London-based Gatehouse Bank plans to seek licences in M'sia

London-based Gatehouse Bank is considering applying for two or three licences in Malaysia in universal banking, investment banking, and or, wealth management to expand its business in Asia. The bank, which recently commenced operations in Malaysia via a representative office in Kuala Lumpur, would closely discuss licensing options with the Securities Commission and Bank Negara, according to chief representative of Gatehouse Bank in Malaysia Richard Thomas. The establishment of the representative office will be the first step in a two-year larger strategic plan to apply for a full-fledged licence. In these two years, the bank will conduct and collect research as well as analyses of the risks and rewards of investing in Asia.

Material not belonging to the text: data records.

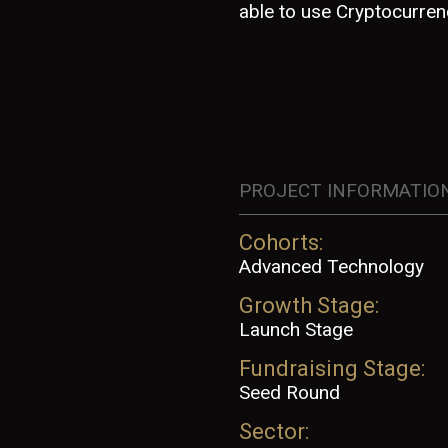
able to use Cryptocurre
PROJECT INFORMATIO
Cohorts:
Advanced Technology
Growth Stage:
Launch Stage
Fundraising Stage:
Seed Round
Sector:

Takaful Malaysia sets 15pc no claim rebate

Syarikat Takaful Malaysia Bhd will offer an additional 15 per cent no claim rebate to all its participants in the general and selected family takaful products. Moreover, the company will increase its value added service delivery amidst tougher competition. It was reported that Takaful Malaysia is confident of disbursing about RM35 million in no claim rebate this year to its customers given the positive growth in its General Takaful portfolio. Group managing director Datuk Mohamed Hassan Kamil said last year, Takaful Malaysia paid out a record RM31 million in no claim rebate to its customers, adding it is optimistic on capturing a more than 50 per cent market share from the current 40 per cent.

GI-TH roll out RM150m Shariah-compliant fund

Guidance Investments (GI) has launched a RM150 million Shariah-compliant investment fund for equipment leasing for the Saudi Arabian market in partnership with Lembaga Tabung Haji (TH). This Tabung Haji acted as the capital provider, while the US-based ATEL Capital Group, the equipment leasing company is to provide the machineries for the Saudi market. TH CIO Abd Kadir Sahlan said that his company has committed a total of RM150 million in the private equity fund in support of ATEL in this venture. The funds will be disbursed in phases over the next two to three years, depending on the deployment of the portfolio in the Saudi market. At the same time, Guidance Investments has formally launched its operations in Malaysia with the opening of its headquarters in Kuala Lumpur.

Indonesian Government to Establish New Shariah Bank

The Indonesian government is planning to establish a Shariah-compliant bank in order to manage Rp 40 trillion ($4 billion) worth of Indonesian hajj funds. State-Owned Enterprises Minister Dahlan Iskan said the establishment of the bank will support the implementation of a new policy issued by the Ministry of Religious Affairs obliging hajj funds to be managed exclusively by Shariah banks.Dahlan said the government wants to support the development of Shariah banking in Indonesia with the new bank since the sector controls only 4.9 percent of market shares in Indonesia’s banking industry, The government has stakes in four lenders that run their own Shariah units. None of these banks, however, focus solely on Shariah banking.

Bank Islam still looking for Indonesia potentials

The listed vehicle for Bank Islam Malaysia, BIMB Holdings is looking at several options to expand through overseas penetration and local expansion. According to Bank Islam Malaysia managing director Datuk Zukri Samat, the bank is still pursuing plans of expansion to Indonesia through a strategic partner with broad experience. As a fully fledged Islamic bank, the task is more challenging, he said. Moreover, the bank is also extending the time for its discussions with the Dubai Financial Group over the 30.5% stake in Bank Islam to the end of the months, said BIMB group managing director Johan Abdullah.